Hampton A, Patel A D, Chawla R R, Kappler F, Hai T T
J Med Chem. 1982 Apr;25(4):386-92. doi: 10.1021/jm00346a011.
Adenosine 5'-triphosphate (ATP) derivatives of the types N6-R-ATP [R = (CH2)nNHCOCH2I, (CH2)nNHCO-(CH2)mNHCOCH2I, or (CH2)nCON(Me)(CH2)mN(Me)CO(CH2)nNHCOCH2I], N6-Me-N6-R-ATP [R = (CH2)nN-(Me)CO(CH2)mNHCOCH2I], and 8-R-ATP [R = NM(CH2)nNHCOCH2I] with 5--19 spacer atoms between N6 or C-8 and iodine have been evaluated as potential exo-ATP-site-directed reagents for phosphokinases.
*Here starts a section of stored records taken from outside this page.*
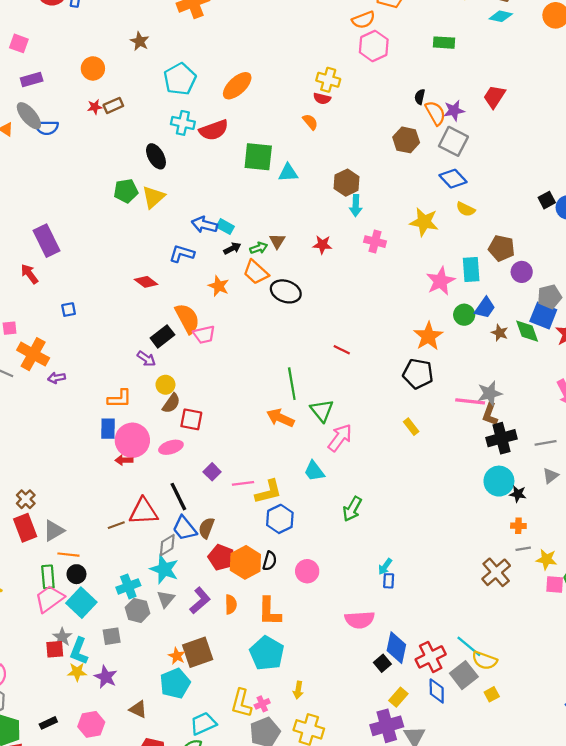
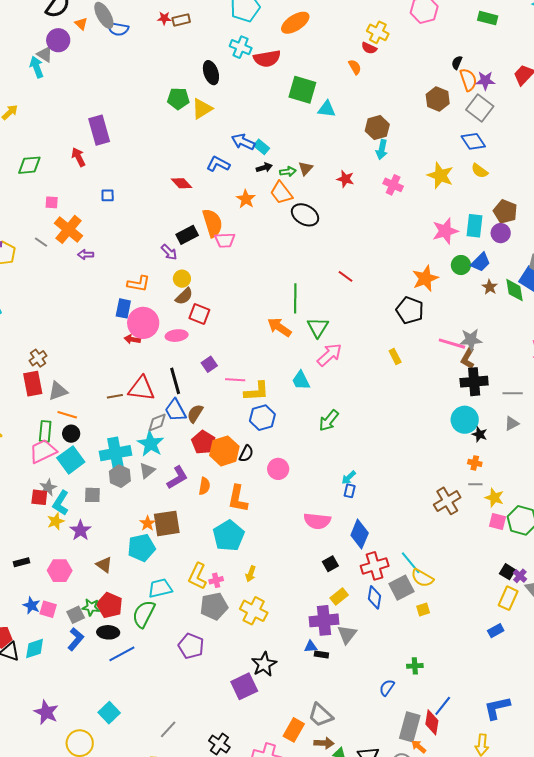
purple circle: (522, 272) -> (501, 233), moved
cyan cross: (128, 586) -> (116, 453), size x1.4
blue diamond: (396, 648) -> (360, 534), moved
yellow star: (77, 672) -> (56, 521), turned -30

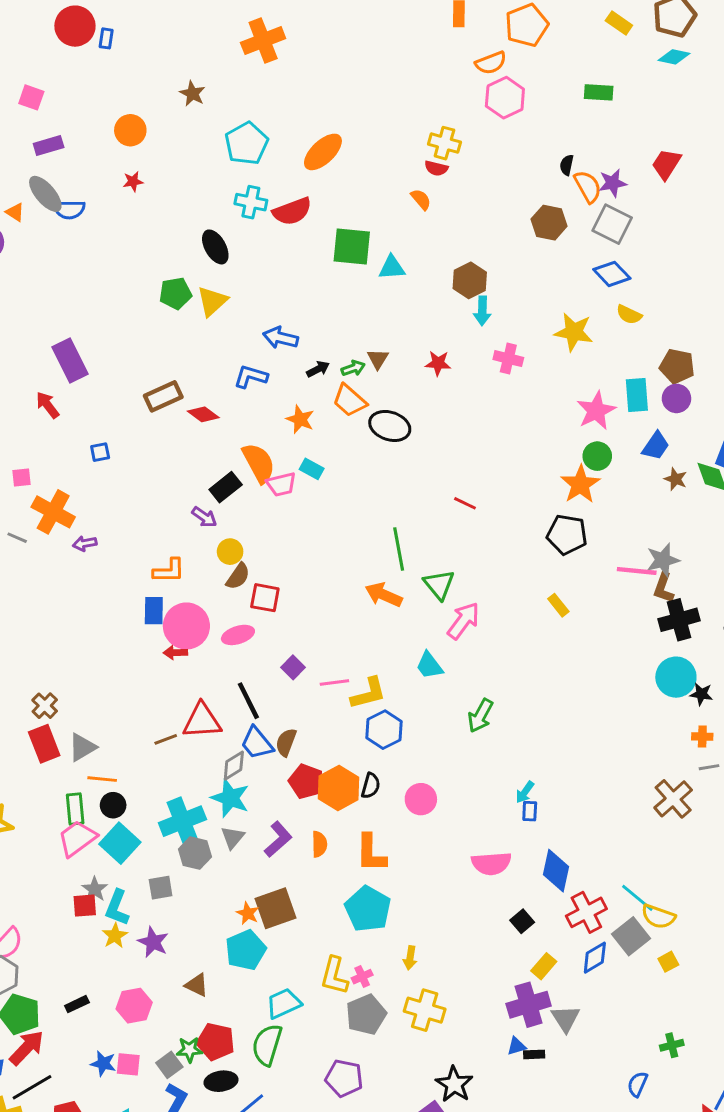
brown rectangle: (181, 20) -> (163, 396), moved, size x1.4
cyan rectangle: (262, 147) -> (312, 469), moved
green circle: (461, 265) -> (597, 456), moved
blue diamond: (374, 597) -> (595, 958), turned 60

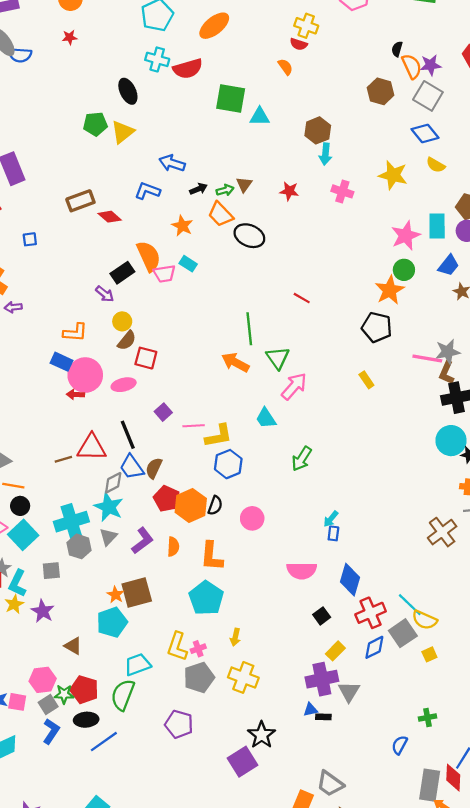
blue rectangle: (154, 611) -> (62, 362), turned -70
pink hexagon: (134, 1006) -> (43, 680), moved

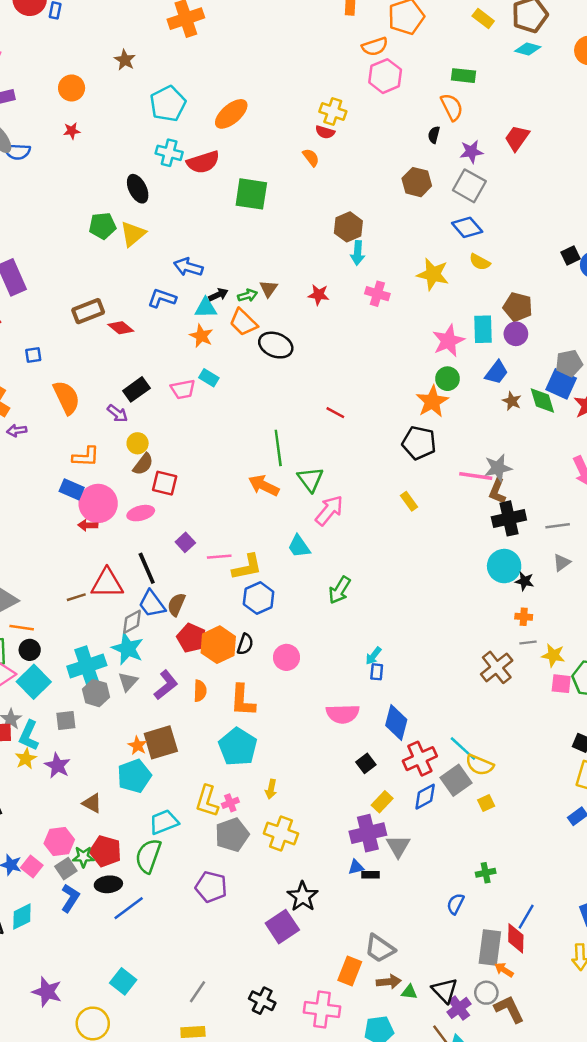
orange semicircle: (412, 66) -> (452, 107), moved
cyan triangle: (260, 117) -> (206, 308), moved
orange semicircle: (149, 256) -> (66, 397), moved
pink square: (17, 702) -> (32, 867), turned 30

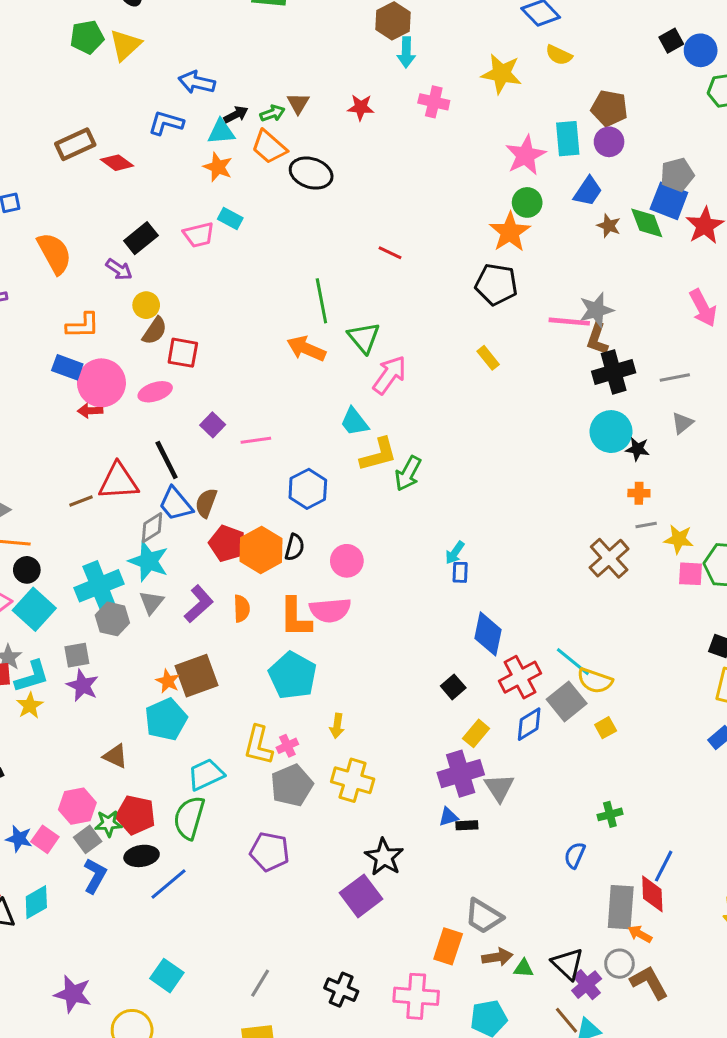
yellow L-shape: (247, 567) -> (378, 455), moved
pink semicircle: (343, 714) -> (330, 610), moved
cyan L-shape: (29, 736) -> (32, 677), turned -128
purple star: (57, 766) -> (83, 686), moved

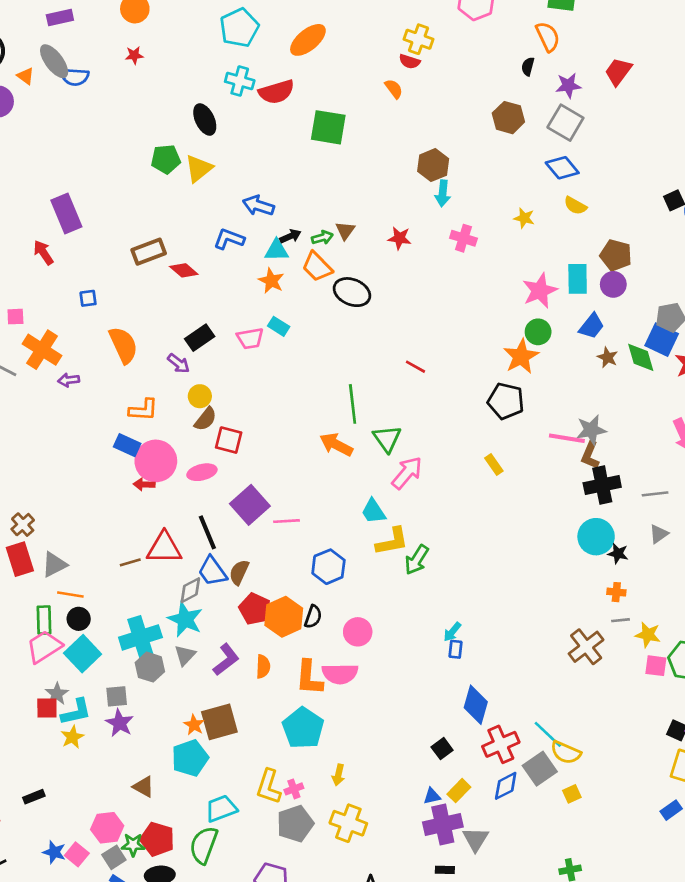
yellow star: (502, 74) -> (524, 218), size x0.6
purple square: (213, 425) -> (250, 505), size x1.8
blue triangle: (448, 817) -> (432, 796), moved

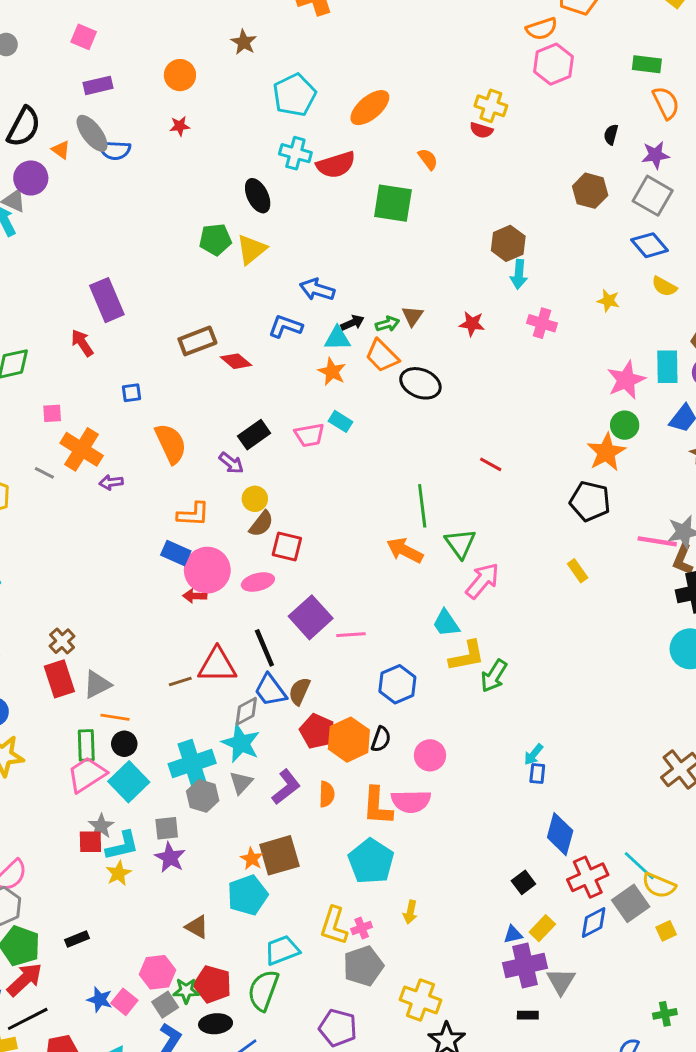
orange semicircle: (548, 37) -> (666, 103), moved
orange semicircle: (394, 89) -> (428, 159), moved
yellow cross: (348, 823) -> (420, 1000), moved

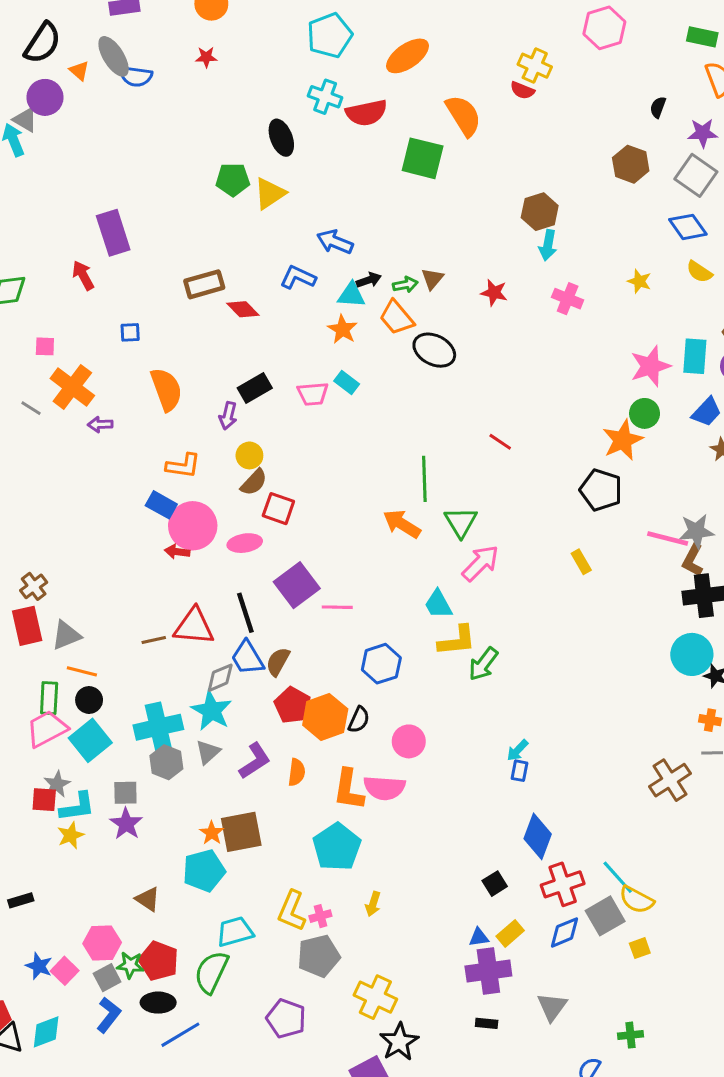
orange semicircle: (428, 159) -> (464, 116), size x1.8
purple arrow: (231, 463) -> (228, 416), turned 60
gray triangle: (561, 981) -> (552, 1007), moved

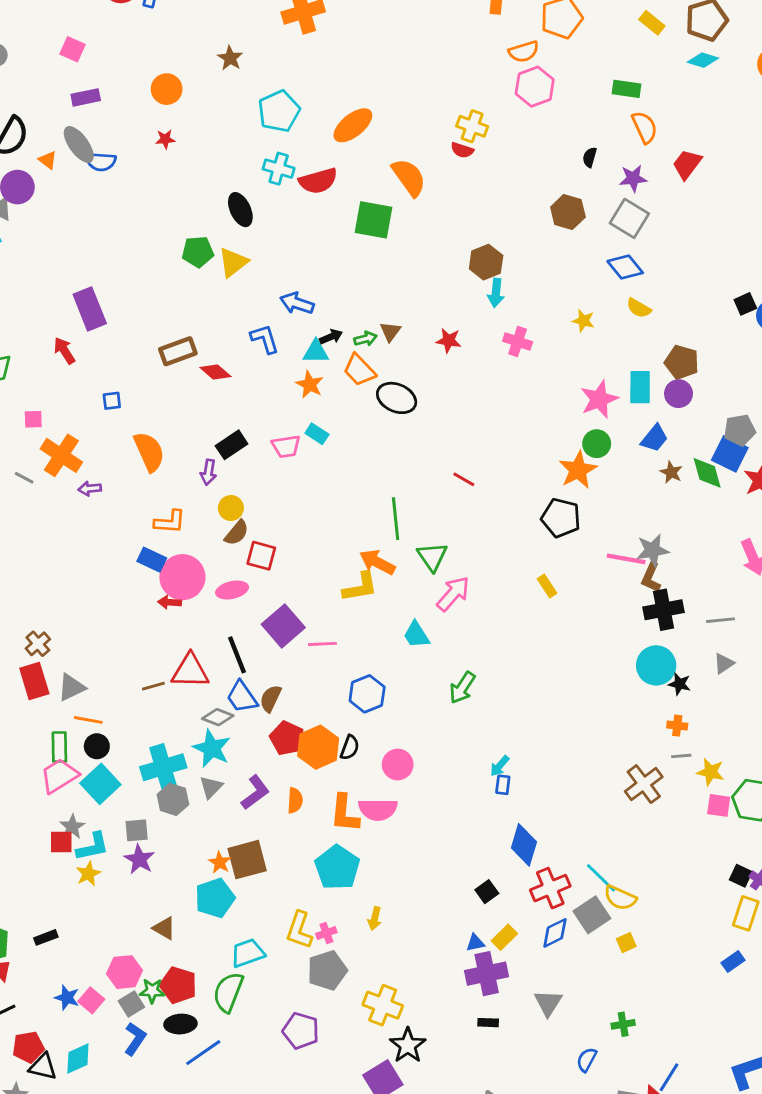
blue L-shape: (298, 277) -> (265, 339), turned 52
yellow L-shape: (457, 641) -> (360, 587), moved
gray diamond: (220, 678) -> (218, 717), turned 48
Substrate and inhibitor properties indicated that the compounds possessed affinity for the ATP sites of the muscle (M), kidney (K), and liver (L) isozymes of rat pyruvate kinase (PK), of E. coli thymidine kinase (TK), and of yeast hexokinase (HK) and rat KH I, II, and III isozymes. Tests for time-dependent loss of enzyme activity (inactivation) were performed under conditions in which a large proportion of each phosphokinase was present as an enzyme-inhibitor complex. No ATP-site-directed inactivations resulted when the M, L, or K isozymes of PK were exposed for 8 h, 22 degrees C, to 5 mM levels of 18 ATP derivatives or 6 analogous ADP derivatives or when yeast HK or rat KH I, II, or III was exposed for 6 h, 22 degrees C, to 5 mM levels of 28 ATP derivatives. Escherichia coli TK was inactivated by 6 of 25 ATP derivatives tested at 10 mM, 6 h, 0 degrees C; inactivation was slowed by MgATP in the case of N6-CH3-N6-R-ATP [R = (CH2)4N(CH3)CO(CH2)5NHCOCH2I]. Only 1% of 298 enzyme-inhibitor combinations exhibited ATP-site-directed inactivation, signifying that few suitably positioned and sufficiently reactive nucleophilic groups were present near the enzymic ATP sites. Studies have now shown that exo-active-site-directed reagents can act as isozyme- or species-selective enzyme inhibitors. The present survey indicates that in many cases such reagents may be difficult of access when data are not available regarding structural or physicochemical features of the target enzyme adjacent to its catalytic site.
已对N6 - R - ATP [R = (CH2)nNHCOCH2I、(CH2)nNHCO - (CH2)mNHCOCH2I或(CH2)nCON(Me)(CH2)mN(Me)CO(CH2)nNHCOCH2I]、N6 - Me - N6 - R - ATP [R = (CH2)nN - (Me)CO(CH2)mNHCOCH2I]和8 - R - ATP [R = NM(CH2)nNHCOCH2I]类型的5'-三磷酸腺苷(ATP)衍生物进行了评估,这些衍生物在N6或C - 8与碘之间有5 - 19个间隔原子,被视为磷酸激酶潜在的外源性ATP位点导向试剂。底物和抑制剂特性表明,这些化合物对大鼠丙酮酸激酶(PK)的肌肉(M)、肾脏(K)和肝脏(L)同工酶、大肠杆菌胸苷激酶(TK)、酵母己糖激酶(HK)以及大鼠KH I、II和III同工酶的ATP位点具有亲和力。在大部分磷酸激酶以酶 - 抑制剂复合物形式存在的条件下,进行了酶活性随时间丧失(失活)的测试。当PK的M、L或K同工酶在22℃下与5 mM浓度的18种ATP衍生物或六种类似的ADP衍生物接触8小时,或者酵母HK或大鼠KH I、II或III在22℃下与5 mM浓度的28种ATP衍生物接触6小时时,未发生ATP位点导向的失活。在0℃下,10 mM浓度下测试的25种ATP衍生物中有6种使大肠杆菌TK失活;对于N6 - CH3 - N6 - R - ATP [R = (CH2)4N(CH3)CO(CH2)5NHCOCH2I],MgATP减缓了失活。298种酶 - 抑制剂组合中只有1%表现出ATP位点导向的失活,这表明在酶的ATP位点附近存在的合适定位且反应性足够的亲核基团很少。现在的研究表明,外源性活性位点导向试剂可作为同工酶或物种选择性的酶抑制剂。目前的调查表明,在许多情况下,当没有关于靶酶催化位点附近的结构或物理化学特征的数据时,可能难以获得此类试剂。